Show HN: LLaVaVision: An AI "Be My Eyes"-like web app with a llama.cpp backend

devinprater · on Nov 6, 2023

A "Be My Eyes web app"? Well whatever. I guess Be My Eyes is just gonna be known for its Be My AI anyway. As soon as Llava is able to read text, this is gonna be pretty nice. I just wish it wasn't basically using Be My Eyes as a name to jump off of. This kind of local tech will be pretty amazing once it's fast enough to help with video games, or inaccessible apps. Add the ability for the AI to move the mouse in some of the GUI controller AI packages, and I could just say "click the next button and tell me what's on the screen afterwards" kind of thing.
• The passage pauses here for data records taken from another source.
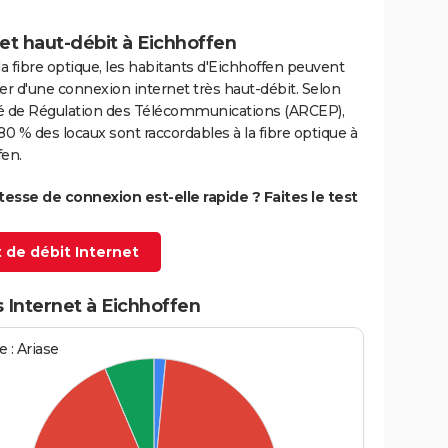
et haut-débit à Eichhoffen
la fibre optique, les habitants d'Eichhoffen peuvent
er d'une connexion internet très haut-débit. Selon
ité de Régulation des Télécommunications (ARCEP),
80 % des locaux sont raccordables à la fibre optique à
fen.
itesse de connexion est-elle rapide ? Faites le test
 de débit Internet
 Internet à Eichhoffen
 : Ariase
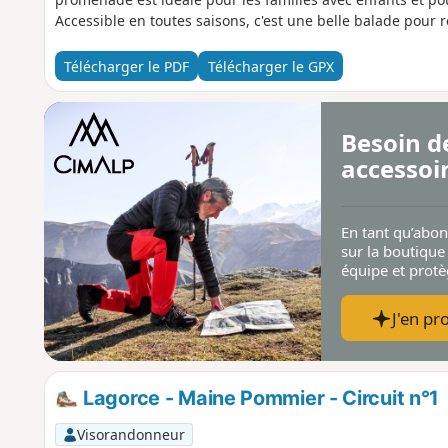
Accessible en toutes saisons, c'est une belle balade pour 
Télécharger le PDF
Télécharger le GPX
Besoin d
accessoi
En tant qu’abo
sur la boutique
équipe et prot
J'en pro
Lagorce - Maine Pommier - Circuit n°1
Visorandonneur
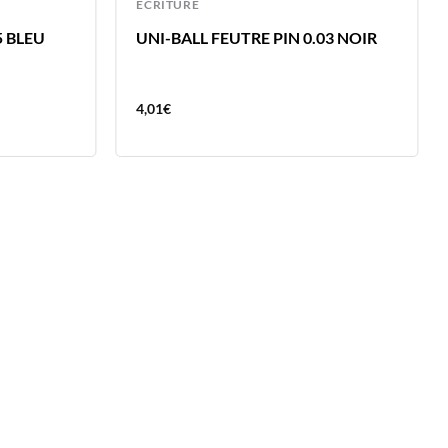
ECRITURE
5 BLEU
UNI-BALL FEUTRE PIN 0.03 NOIR
4,01
€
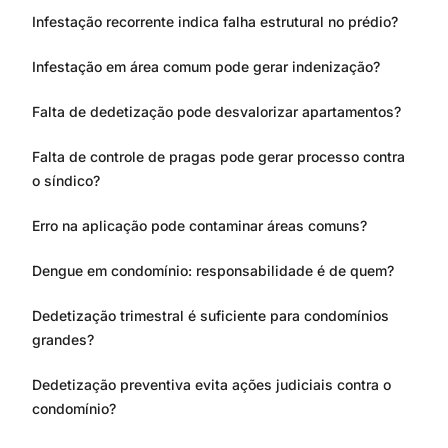
Infestação recorrente indica falha estrutural no prédio?
Infestação em área comum pode gerar indenização?
Falta de dedetização pode desvalorizar apartamentos?
Falta de controle de pragas pode gerar processo contra
o síndico?
Erro na aplicação pode contaminar áreas comuns?
Dengue em condomínio: responsabilidade é de quem?
Dedetização trimestral é suficiente para condomínios
grandes?
Dedetização preventiva evita ações judiciais contra o
condomínio?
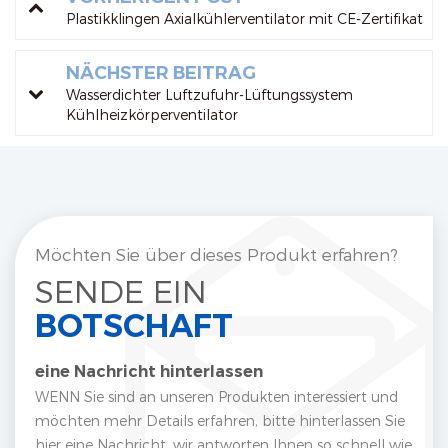
Plastikklingen Axialkühlerventilator mit CE-Zertifikat
NÄCHSTER BEITRAG
Wasserdichter Luftzufuhr-Lüftungssystem
Kühlheizkörperventilator
Möchten Sie über dieses Produkt erfahren?
SENDE EIN
BOTSCHAFT
eine Nachricht hinterlassen
WENN Sie sind an unseren Produkten interessiert und
möchten mehr Details erfahren, bitte hinterlassen Sie
hier eine Nachricht, wir antworten Ihnen so schnell wie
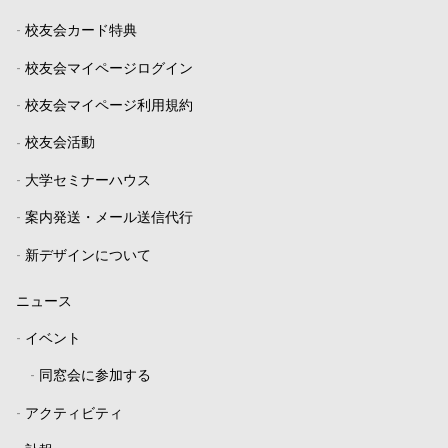
-
校友会カード特典
-
校友会マイページログイン
-
校友会マイページ利用規約
-
校友会活動
-
大学セミナーハウス
-
案内発送・メール送信代行
-
新デザインについて
ニュース
-
イベント
-
同窓会に参加する
-
アクティビティ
enoch2090 · on Nov 6, 2023

This is cool! One thing that can be easily improved is that the narrator is still trying to describe everything, while people using Be My Eyes they usually got specific purposes (or "attention"). Would be nice to also implement whisper.cpp and use query inputs with some CoT or prompting to refine the description.

lxe · on Nov 6, 2023

This is an awesome idea! Yeah refining and asking more questions about the image could make it viable. The BakLlava model is pretty impressive, but I do need to tune the prompts and the hyperparams as well. Or even do a small finetune. It’s a fun space to dive into.

umtksa · on Nov 6, 2023

awesome, love the idea and maybe putting a default prompt like:

"this images comes from the persons POV that ask you questions"

instead of "a person holding something" "you are holding xyz" wold be better

yousnail · on Nov 6, 2023

This called my garage ‘fairly run-down’. Needs tuning.

darylteo · on Nov 6, 2023

The model or the garage?

lxe · on Nov 6, 2023

I noticed that it "hallucinates" in the most direct sense of the word as the description goes on.

ggerganov · on Nov 6, 2023

I've found lowering the temperature and disabling the repetition penalty can help [0]. My explanation is that the repetition penalty penalizes the end of sentences and sort of forces the generation to go on instead of stopping.

[0] https://old.reddit.com/r/LocalLLaMA/comments/17e855d/llamacp...

DANmode · on Nov 6, 2023

Human perception of how weathered or safe their surroundings are seems to vary extraordinarily.

Posting a (cropped?) picture would make this comment way more interesting.

tsunamifury · on Nov 6, 2023

Or…

ReD_CoDE · on Nov 7, 2023

Is there any solution that just identifies the object as accurate as possible? For instance when it sees a t-shirt, can be identify the exact brand and model?

lxe · on Nov 7, 2023

Yes, GPT Vision / ChatGPT is very accurate. CogVLM is also very powerful as a self-hosted solution.

FrenchDevRemote · on Nov 6, 2023

Do you know how the model accuracy compares to GPT-4 vision?

lxe · on Nov 6, 2023

Let me see if I can find existing benchmark results. My gut feeling is that GPT4 is better overall... But BakLLaVA model is just incredibly small for how powerful it is.

thih9 · on Nov 6, 2023

Impressive!

Is the chatgpt transcript from the free chatgpt version (3.5) or the paid one (v4)?

leodriesch · on Nov 6, 2023

The purple icon in the shared transcript indicates GPT-4.

birdyrooster · on Nov 6, 2023

Watching the chat gpt workflow is cool because it captures your intent along with the code change without need for a commit comment

lxe · on Nov 6, 2023

It’s been nothing short of “Jarvis”. You do have to ask things correctly to get correct answers, but it accelerates pretty much everything I do on a computer by a factor of 100.

anon23432343 · on Nov 6, 2023

Wait an actual cool peace tech on the HN front page?

What happened here 0_0

Cool peace of tech!! keep on doing great work.